All 78 previous tests continue to pass. The font system tests are logic-only, testing the UV coordinate computation and color code parsing without requiring an actual GPU context. The edit mode and isFree tests operate on game state structs. The zombie death floor test operates on the entity list. None of the new tests require rendering infrastructure.
Gap Analysis
| Feature | Status | Notes |
|---|---|---|
| Window 854×480 | DONE | Constants updated |
| Minecraft.java entry point | N/A | Cosmetic, class naming |
| Version string on HUD | DONE | Font system renders “0.0.11a” |
| FPS counter on HUD | DONE | Font system renders FPS |
| Bitmap font (default.gif) | DONE | Full text pipeline |
| Font color codes | DONE | &0-&f parsed and applied |
| Font text shadow | DONE | Offset (+1,+1) dark pass |
| Edit mode toggle | DONE | Right-click cycles 0/1 |
| isFree placement check | DONE | Entity AABB intersection test |
| Y mouse axis toggle | DONE | Y key toggles inversion |
| Zombie y < -100 removal | DONE | Entity retention filter |
| Entity list generalization | DONE | Already Vec\<Entity> |
| LevelGen extraction | DONE | Already separate in Rust |
| NoiseMap rename | N/A | Cosmetic, no Rust equivalent |
| Tesselator noColor flag | DONE | White vertex color used |
| MinecraftApplet expansion | N/A | Java applet, no Rust equivalent |
| Networking (comm/, server/) | DEFERRED | Non-functional scaffolding |
| Textures static→instance | N/A | Cosmetic, no Rust equivalent |
Three items not applicable (Java-specific cosmetics). One item deferred (networking). Everything else done.
What I Learned
The font system was the hard part, and it was hard for the right reasons. Not because bitmap fonts are conceptually difficult — they are one of the simplest text rendering approaches that exist. But because wgpu demands that you declare everything upfront. In OpenGL, you can call glBindTexture, emit some quads, and text appears. In wgpu, you need a pipeline descriptor, a bind group layout, a bind group, a sampler, a texture view, a vertex buffer layout, a shader module, and a render pass encoder. Each of these is a distinct API object that must be created, stored, and managed.

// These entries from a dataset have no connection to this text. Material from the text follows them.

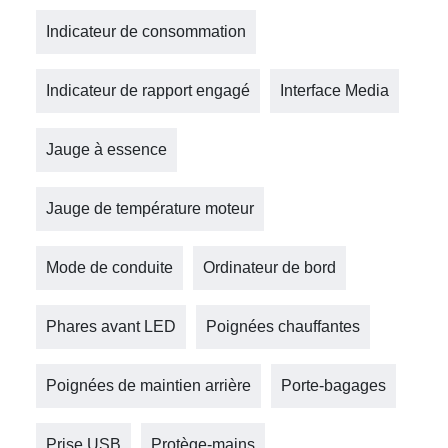
Indicateur de consommation
Indicateur de rapport engagé
Interface Media
Jauge à essence
Jauge de température moteur
Mode de conduite
Ordinateur de bord
Phares avant LED
Poignées chauffantes
Poignées de maintien arrière
Porte-bagages
Prise USB
Protège-mains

The payoff is that once the pipeline exists, it is fast, correct, and impossible to misconfigure at runtime. There are no forgotten glEnable calls, no state leaks between draw calls, no driver-dependent behavior. The pipeline does exactly what its descriptor says, every frame, on every GPU. The front-loaded cost buys runtime reliability.

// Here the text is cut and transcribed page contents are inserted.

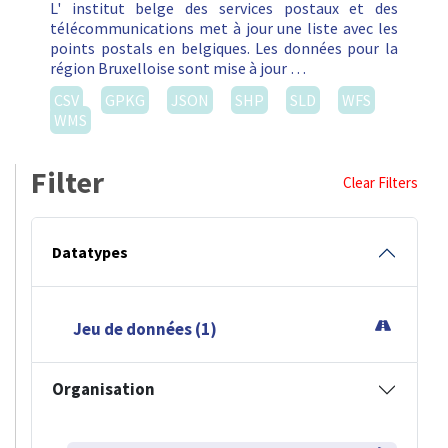
L' institut belge des services postaux et des
télécommunications met à jour une liste avec les
points postals en belgiques. Les données pour la
région Bruxelloise sont mise à jour …
CSV
GPKG
JSON
SHP
SLD
WFS
WMS
Filter
Clear Filters
Datatypes
Jeu de données (1)
Organisation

The edit mode toggle was the most satisfying feature to port. Not because it was technically interesting — it is a boolean and a branch — but because it completes the core gameplay loop. You can break blocks (rd-132211). You can select which block to place (rd-20090515). Now you can place blocks. Break and build. Destroy and create. The entire creative potential of Minecraft, reduced to a right-click toggle and a left-click action.
The isFree check was satisfying for a different reason. It is the first time the game says “no” to the player. Previous versions let you do anything: place blocks in your own body, break blocks in the void, walk through walls (if the collision system had a bug). c0.0.11a draws a line. You cannot place a block where an entity stands. The game has rules, and the game enforces them.
But the real significance of this version is the name. Five builds in three days, from rd-20090515 through c0.0.11a. The first three were RubyDung: a voxel engine prototype, identified by timestamps, iterating rapidly on blocks and physics and particles. The last one is Minecraft: a game with a version number, a font system, interaction modes, physics validation, and networking scaffolding.
Everything before this was experimentation. Everything after this is Minecraft.
We have 872 versions to go. The window is 854×480 now. The HUD says “0.0.11a” in a bitmap font with a drop shadow. Right-click toggles between breaking and building. The game has a name, and the name is Minecraft.
It took six versions to get here. It took Notch three days. Both of us are just getting started.